Data for analysis section start

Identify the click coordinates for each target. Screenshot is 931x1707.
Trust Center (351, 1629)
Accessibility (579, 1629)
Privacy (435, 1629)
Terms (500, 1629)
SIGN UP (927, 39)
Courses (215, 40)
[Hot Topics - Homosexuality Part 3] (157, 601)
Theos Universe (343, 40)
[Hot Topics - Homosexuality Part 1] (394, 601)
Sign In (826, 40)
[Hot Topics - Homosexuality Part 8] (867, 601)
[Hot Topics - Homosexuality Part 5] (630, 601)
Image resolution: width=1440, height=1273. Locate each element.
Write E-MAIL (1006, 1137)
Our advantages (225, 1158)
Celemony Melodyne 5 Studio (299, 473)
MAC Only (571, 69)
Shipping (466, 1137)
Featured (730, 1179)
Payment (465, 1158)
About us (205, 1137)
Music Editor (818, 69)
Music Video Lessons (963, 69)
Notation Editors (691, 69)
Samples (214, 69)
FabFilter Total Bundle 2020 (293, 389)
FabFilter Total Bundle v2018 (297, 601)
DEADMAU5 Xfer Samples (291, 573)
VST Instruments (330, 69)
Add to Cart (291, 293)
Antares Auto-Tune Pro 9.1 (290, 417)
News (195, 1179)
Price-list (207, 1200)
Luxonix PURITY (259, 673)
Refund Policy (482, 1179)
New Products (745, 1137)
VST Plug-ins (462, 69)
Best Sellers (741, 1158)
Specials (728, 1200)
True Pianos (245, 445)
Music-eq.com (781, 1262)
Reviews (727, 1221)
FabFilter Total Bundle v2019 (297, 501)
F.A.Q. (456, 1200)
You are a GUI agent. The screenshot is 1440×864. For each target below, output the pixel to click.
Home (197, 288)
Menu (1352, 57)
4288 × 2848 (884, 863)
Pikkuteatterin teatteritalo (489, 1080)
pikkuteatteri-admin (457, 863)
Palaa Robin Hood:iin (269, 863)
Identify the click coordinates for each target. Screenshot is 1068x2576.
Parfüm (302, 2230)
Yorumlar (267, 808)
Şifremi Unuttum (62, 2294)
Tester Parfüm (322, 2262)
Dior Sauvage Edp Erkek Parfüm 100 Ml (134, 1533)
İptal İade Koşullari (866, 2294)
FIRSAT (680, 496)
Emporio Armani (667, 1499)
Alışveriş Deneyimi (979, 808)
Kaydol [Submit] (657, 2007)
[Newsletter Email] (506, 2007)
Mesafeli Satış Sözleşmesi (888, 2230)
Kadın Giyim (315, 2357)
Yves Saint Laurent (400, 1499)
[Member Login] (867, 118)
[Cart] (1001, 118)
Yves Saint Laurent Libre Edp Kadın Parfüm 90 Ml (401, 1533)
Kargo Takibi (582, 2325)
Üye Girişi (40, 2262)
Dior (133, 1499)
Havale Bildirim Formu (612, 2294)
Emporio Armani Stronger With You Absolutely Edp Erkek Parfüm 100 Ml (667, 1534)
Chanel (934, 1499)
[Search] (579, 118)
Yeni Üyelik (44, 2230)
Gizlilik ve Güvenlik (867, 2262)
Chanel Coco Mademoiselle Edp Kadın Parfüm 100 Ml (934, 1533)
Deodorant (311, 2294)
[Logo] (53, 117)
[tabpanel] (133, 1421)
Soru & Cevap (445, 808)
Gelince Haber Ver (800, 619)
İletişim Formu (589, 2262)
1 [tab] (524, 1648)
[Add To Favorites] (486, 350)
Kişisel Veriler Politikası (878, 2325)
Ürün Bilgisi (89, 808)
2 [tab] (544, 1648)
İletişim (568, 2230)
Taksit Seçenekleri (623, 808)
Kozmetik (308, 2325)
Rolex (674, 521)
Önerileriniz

Data for analysis section end

» What is being asked
Using the data above, return every line that contains the string "Chanel".

» Result for this exercise
Chanel (934, 1499)
Chanel Coco Mademoiselle Edp Kadın Parfüm 100 Ml (934, 1533)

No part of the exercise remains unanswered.